* [WHAT NEEDS TO BE DONE]: Give back each line of the listing below that contains the string "content".

* [WORKING DATA]:
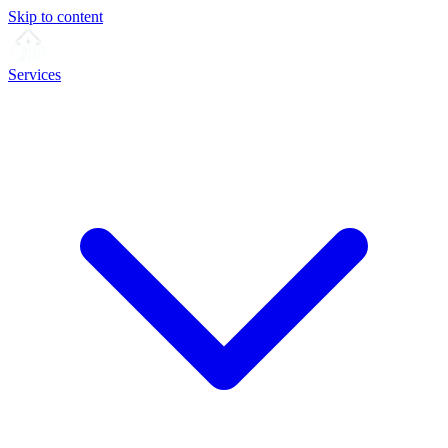
Skip to content
Services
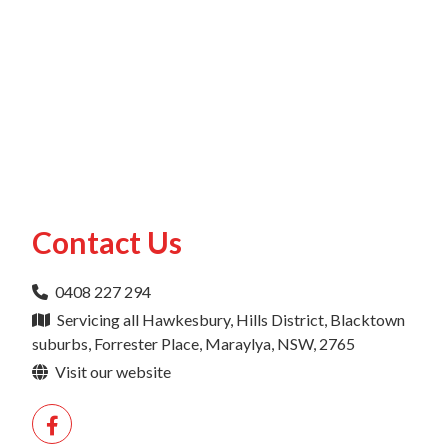
Contact Us
0408 227 294
Servicing all Hawkesbury, Hills District, Blacktown
suburbs, Forrester Place, Maraylya, NSW, 2765
Visit our website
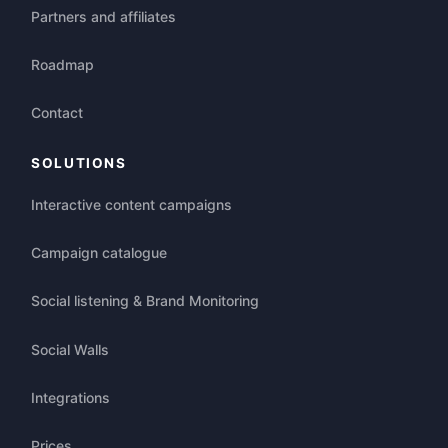
Partners and affiliates
Roadmap
Contact
SOLUTIONS
Interactive content campaigns
Campaign catalogue
Social listening & Brand Monitoring
Social Walls
Integrations
Prices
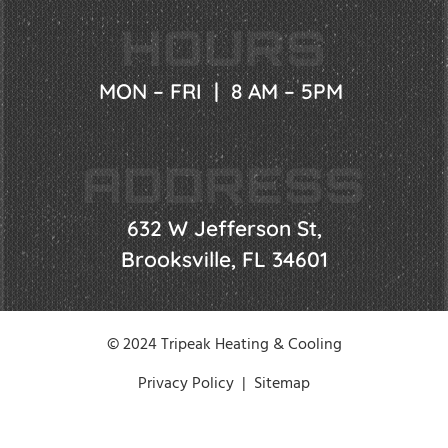
HOURS
MON – FRI | 8 AM – 5PM
ADDRESS
632 W Jefferson St,
Brooksville, FL 34601
© 2024 Tripeak Heating & Cooling
Privacy Policy
|
Sitemap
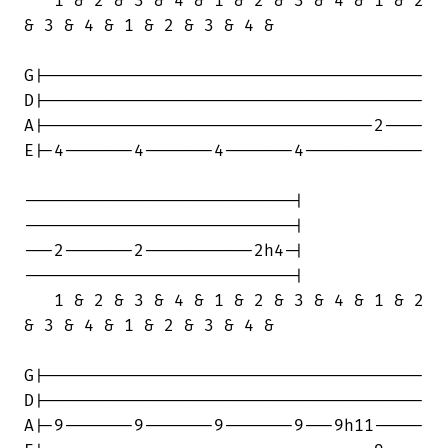
   1 & 2 & 3 & 4 & 1 & 2 & 3 & 4 & 1 & 2

& 3 & 4 & 1 & 2 & 3 & 4 &

G|--------------------------------------

D|--------------------------------------

A|---------------------------------2----

E|-4-------4-------4-------4------------

---------------------------|

---------------------------|

---2-------2-----------2h4-|

---------------------------|

   1 & 2 & 3 & 4 & 1 & 2 & 3 & 4 & 1 & 2

& 3 & 4 & 1 & 2 & 3 & 4 &

G|--------------------------------------

D|--------------------------------------

A|-9-------9-------9-------9---9h11-----
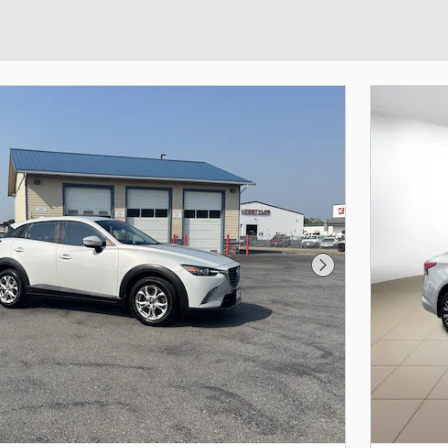
Next Photo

* [SOLUTION]:
Skip to content
Interactive content campaigns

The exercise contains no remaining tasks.